Jun 9 13:11:21 scgw1 last message repeated 5 times
Jun 9 13:11:22 scgw1 inetd[509]: fork: Resource temporarily unavailable
Jun 9 13:11:25 scgw1 kernel: maxproc limit exceeded by uid 0, please see tuning(7) and login.conf(5).
Jun 9 13:11:39 scgw1 last message repeated 3 times
Jun 9 13:11:39 scgw1 kernel:
Jun 9 13:11:39 scgw1 inetd[509]: fork: Resource temporarily unavailable
Jun 9 13:11:42 scgw1 kernel: maxproc limit exceeded by uid 0, please see tuning(7) and login.conf(5).
Jun 9 13:11:47 scgw1 kernel: maxproc limit exceeded by uid 0, please see tuning(7) and login.conf(5).And here is a top -SH
Any ideas?
-
I suspect 1892 processes is way too many and that you have some sort of leak where dead processes don't go away and release the resources they were using. Once it gets into this state its probably difficult to see what is going on because issuing a new command will generally require creation of a new process.

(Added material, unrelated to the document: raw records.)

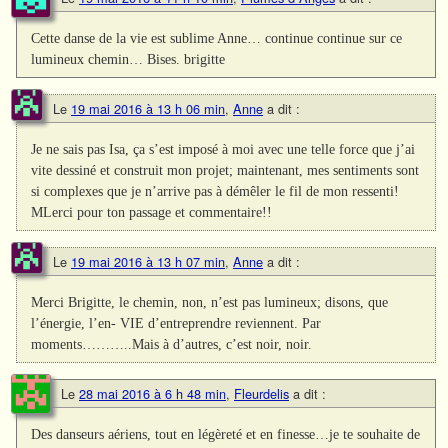
Cette danse de la vie est sublime Anne… continue continue sur ce
lumineux chemin… Bises. brigitte
Le
19 mai 2016 à 13 h 06 min
,
Anne
a dit :
Je ne sais pas Isa, ça s’est imposé à moi avec une telle force que j’ai
vite dessiné et construit mon projet; maintenant, mes sentiments sont
si complexes que je n’arrive pas à démêler le fil de mon ressenti!
MLerci pour ton passage et commentaire!!
Le
19 mai 2016 à 13 h 07 min
,
Anne
a dit :
Merci Brigitte, le chemin, non, n’est pas lumineux; disons, que
l’énergie, l’en- VIE d’entreprendre reviennent. Par
moments………..Mais à d’autres, c’est noir, noir.
Le
28 mai 2016 à 6 h 48 min
,
Fleurdelis
a dit :
Des danseurs aériens, tout en légèreté et en finesse…je te souhaite de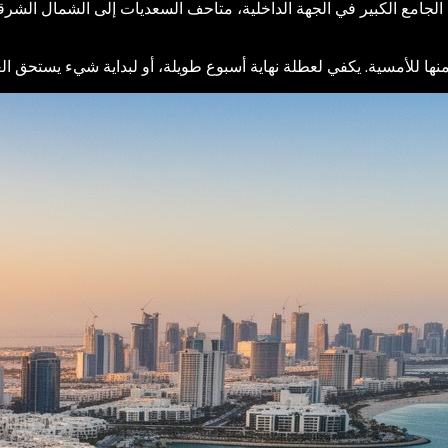
لجامع الكبير في الجهة الداخلية، متاحف السعديات إلى الشمال الش
ا للأمسية. يكفي لعطلة نهاية أسبوع طويلة، أو لبداية شيء يستحق العو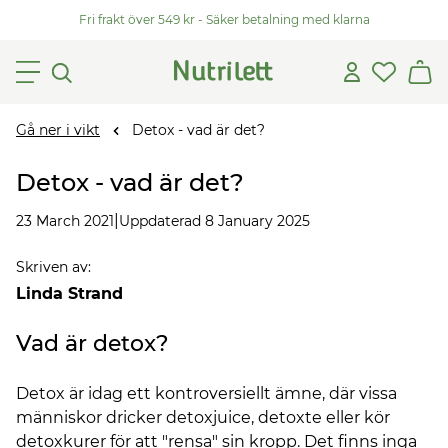
Fri frakt över 549 kr - Säker betalning med klarna
Gå ner i vikt
Detox - vad är det?
Detox - vad är det?
|
23 March 2021
Uppdaterad 8 January 2025
Skriven av
:
Linda Strand
Vad är detox?
Detox är idag ett kontroversiellt ämne, där vissa
människor dricker detoxjuice, detoxte eller kör
detoxkurer för att "rensa" sin kropp. Det finns inga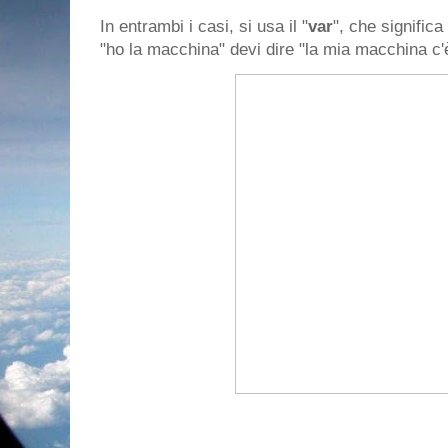
In entrambi i casi, si usa il "
var
", che significa 
"ho la macchina" devi dire "la mia macchina c'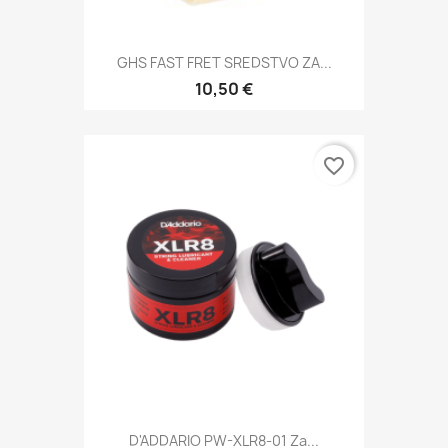
GHS FAST FRET SREDSTVO ZA...
10,50 €
favorite_border
D'ADDARIO PW-XLR8-01 Za...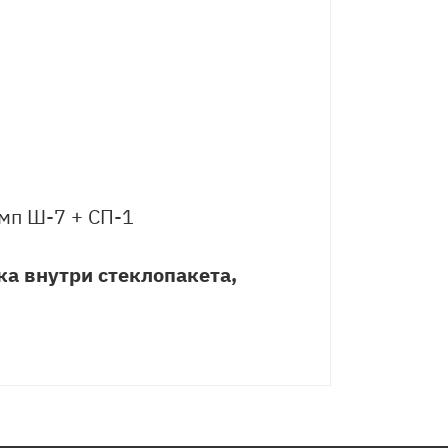
мп Ш-7 + СП-1
ка внутри стеклопакета,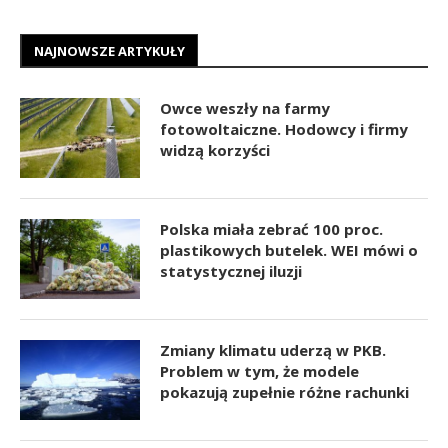
NAJNOWSZE ARTYKUŁY
Owce weszły na farmy
fotowoltaiczne. Hodowcy i firmy
widzą korzyści
Polska miała zebrać 100 proc.
plastikowych butelek. WEI mówi o
statystycznej iluzji
Zmiany klimatu uderzą w PKB.
Problem w tym, że modele
pokazują zupełnie różne rachunki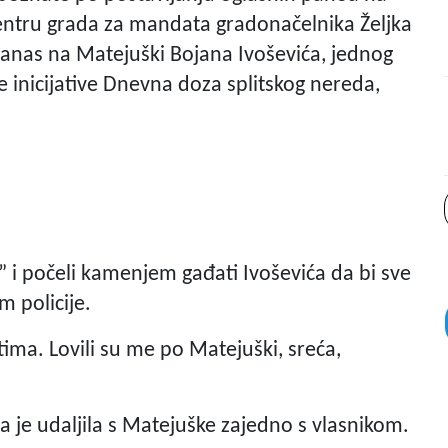
centru grada za mandata gradonačelnika Željka
danas na Matejuški Bojana Ivoševića, jednog
 inicijative Dnevna doza splitskog nereda,
” i počeli kamenjem gađati Ivoševića da bi sve
 policije.
istima. Lovili su me po Matejuški, sreća,
ja je udaljila s Matejuške zajedno s vlasnikom.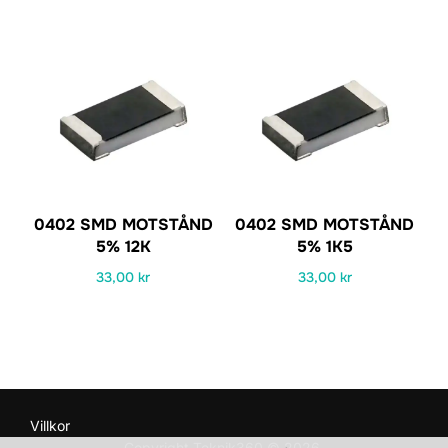
0402 SMD MOTSTÅND
0402 SMD MOTSTÅND
5% 12K
5% 1K5
33,00
kr
33,00
kr
Villkor
Copyright Teknik360 © 2026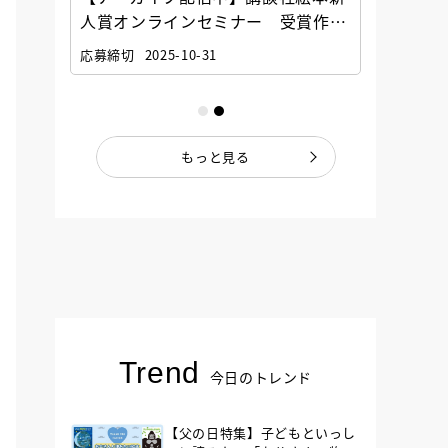
選考委
人賞オンラインセミナー 受賞作家
童文学
ナー」
と担当編集者が語る「絵本創作実践
員に聞
応募締切
2025-10-31
講座」
もっと見る
Trend
今日のトレンド
【父の日特集】子どもといっし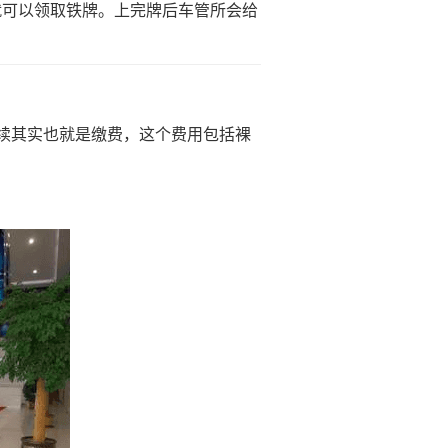
就可以领取铁牌。上完牌后车管所会给
续其实也就是缴费，这个费用包括裸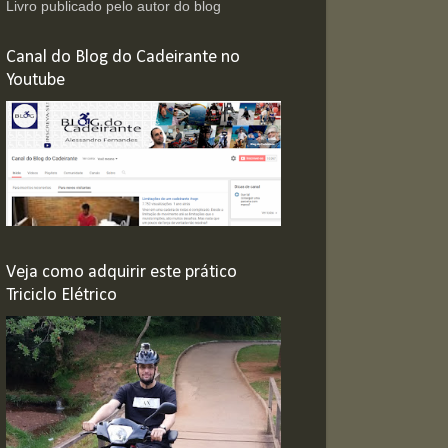
Livro publicado pelo autor do blog
Canal do Blog do Cadeirante no
Youtube
Veja como adquirir este prático
Triciclo Elétrico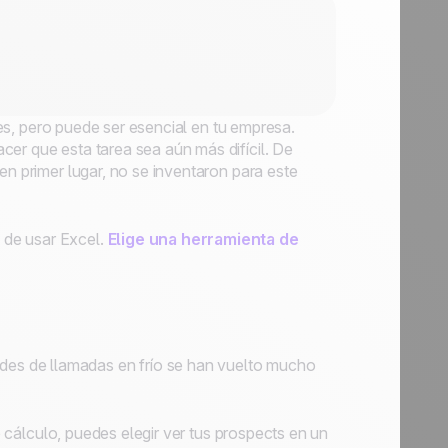
es, pero puede ser esencial en tu empresa.
er que esta tarea sea aún más difícil. De
en primer lugar, no se inventaron para este
 de usar Excel.
Elige una herramienta de
des de llamadas en frío se han vuelto mucho
de cálculo, puedes elegir ver tus prospects en un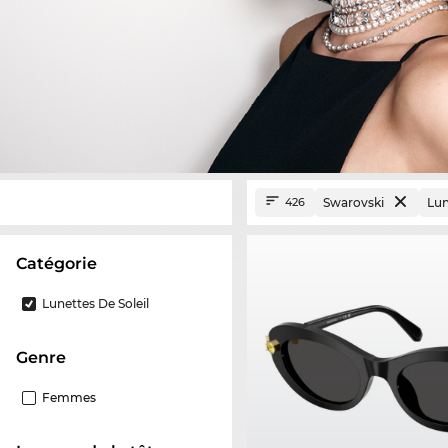
Swarovski
Lun
426
Catégorie
Lunettes De Soleil
Genre
Femmes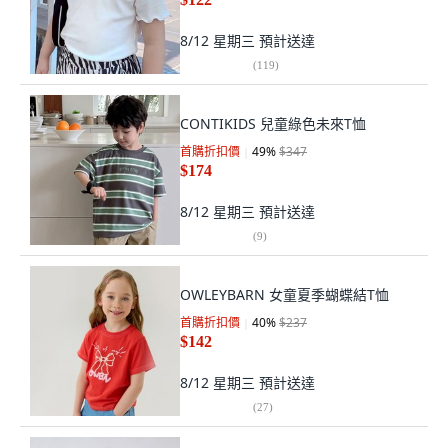
8/12 星期三
預計送達
(
119
)
CONTIKIDS 兒童綠色未來T恤
首購折扣價
49
%
$347
$174
8/12 星期三
預計送達
(
9
)
OWLEYBARN 女童夏季蝴蝶結T恤
首購折扣價
40
%
$237
$142
8/12 星期三
預計送達
(
27
)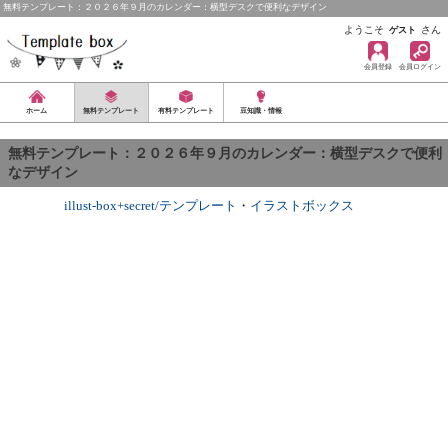
無料テンプレート：２０２６年９月のカレンダー：横型デスクで便利なデザイン
ようこそ
さん
ゲスト
会員登録
会員ログイン
ホーム
無料テンプレート
有料テンプレート
豆知識・情報
無料テンプレート：２０２６年９月のカレンダー：横型デスクで便利
なデザイン
illust-box+secret/テンプレート
・
イラストボックス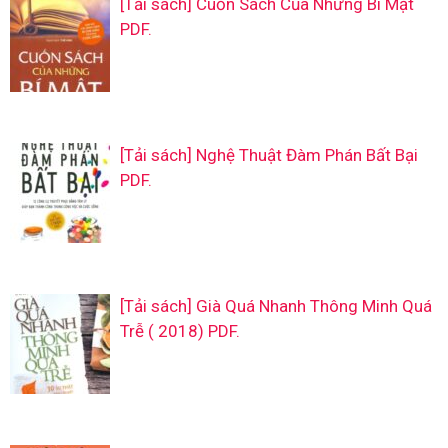
[Tải sách] Cuốn Sách Của Những Bí Mật
PDF.
[Tải sách] Nghệ Thuật Đàm Phán Bất Bại
PDF.
[Tải sách] Già Quá Nhanh Thông Minh Quá
Trễ ( 2018) PDF.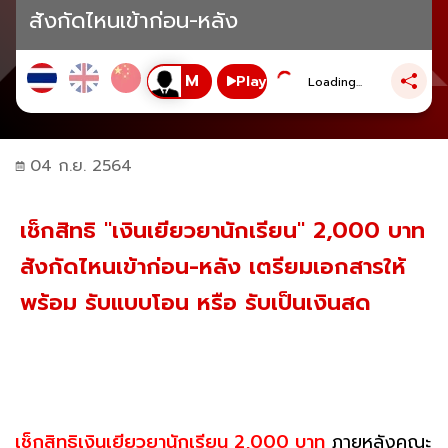
สังกัดไหนเข้าก่อน-หลัง
Play
Loading...
04 ก.ย. 2564
เช็กสิทธิ "เงินเยียวยานักเรียน" 2,000 บาท
สังกัดไหนเข้าก่อน-หลัง เตรียมเอกสารให้
พร้อม รับแบบโอน หรือ รับเป็นเงินสด
เช็กสิทธิเงินเยียวยานักเรียน 2,000 บาท
ภายหลังคณะ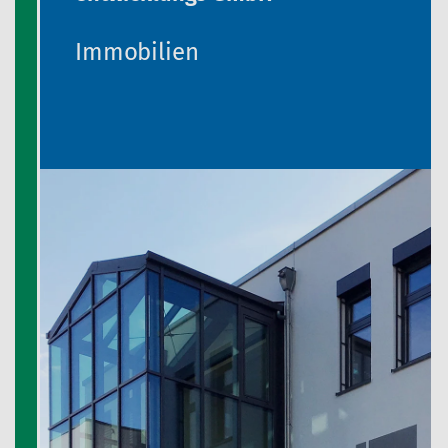
Immobilien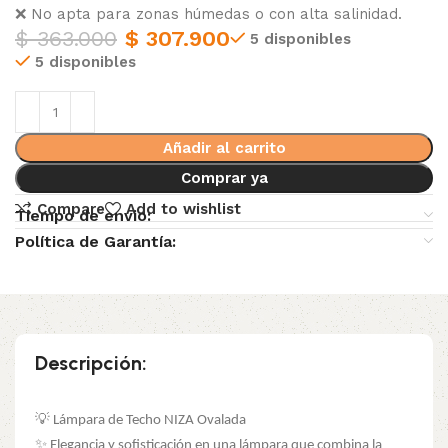
❌ No apta para zonas húmedas o con alta salinidad.
$
363.000
$
307.900
5 disponibles
5 disponibles
Añadir al carrito
Comprar ya
Compare
Add to wishlist
Tiempo de envio:
Política de Garantía:
Descripción:
💡 Lámpara de Techo NIZA Ovalada
✨ Elegancia y sofisticación en una lámpara que combina la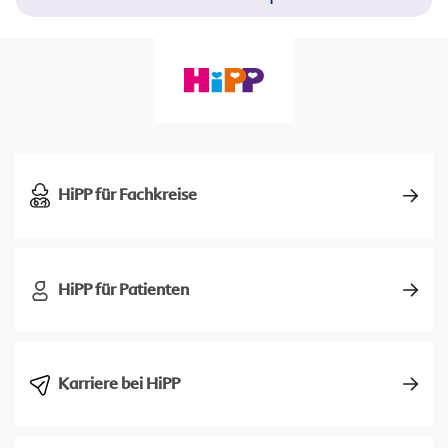
HiPP für Fachkreise
HiPP für Patienten
Karriere bei HiPP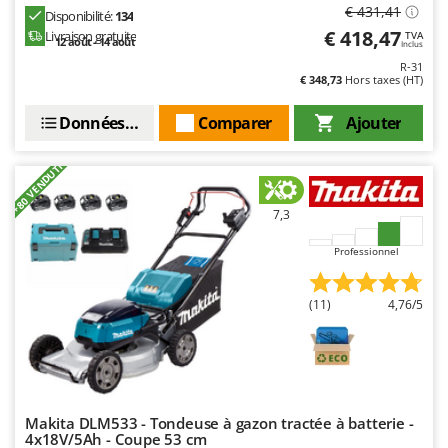
€ 431,41
Disponibilité:
134
€ 418,47
Livraison gratuite
TVA
12 août - 14 août
Inclus
R-31
€ 348,73
Hors taxes (HT)
Données techniques
Comparer
Ajouter
+80 VENDUTI
7,3
Professionnel
(11)
4,76/5
Makita DLM533 - Tondeuse à gazon tractée à batterie -
4x18V/5Ah - Coupe 53 cm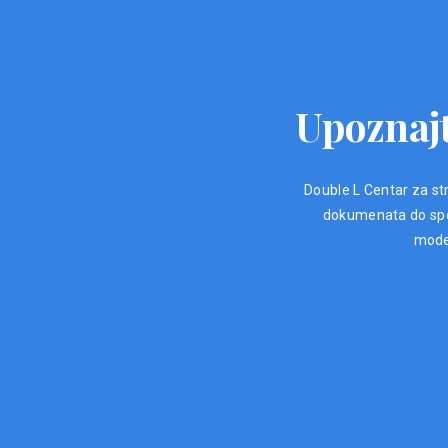
Upoznajt
Double L Centar za str
dokumenata do spec
moder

I suggest you reboot and from time to time issue the command ps -ax and watch the process count and see if you can detect an accumulation of dead processes of the same name.
-
Probably too many connections through reflection, you'll have to disable it if that's the case.
-
I'll schedule a reboot tonight and turn reflection off. That's kind of rediculous, no? If it can't handle reflection properly, why is it an option?
-Seth
-
Because of the way reflection currently works, if you have a lot of open connections from local systems to your port forwards, there will be a lot of nc (netcat) processes - one per connection, I think.
-
It did turn out to be reflection. I still don't understand why though. I have one internal resource that is accessed via reflection by one user and it is only occasionally. If pfSense can't handle that properly, why is it an option?
-
It did turn out to be reflection. I still don't understand why though. I have one internal resource that is accessed via reflection by one user and it is only occasionally. If pfSense can't handle that properly, why is it an option?
Without seeing your exact NAT and interface configuration, we can only speculate. It works fine for most users. There may be something particular about the way you set it up that was problematic, or something problematic with the client or server software holding open connections.
-
It takes thousands of simultaneous connections to get to that point, if you're seeing that, you have that many connections through reflection. We generally advise against using reflection at all, but it's a fine solution in most circumstances, just not when you get to higher numbers of connections that need to be reflected. High throughput environments do it "right", i.e. split DNS.
Efonne does have a branch in git that does reflection in pf, which gets rid of the nc scalability issues. That's for 2.0 only, and may have other drawbacks as it hasn't been nearly as widely tested.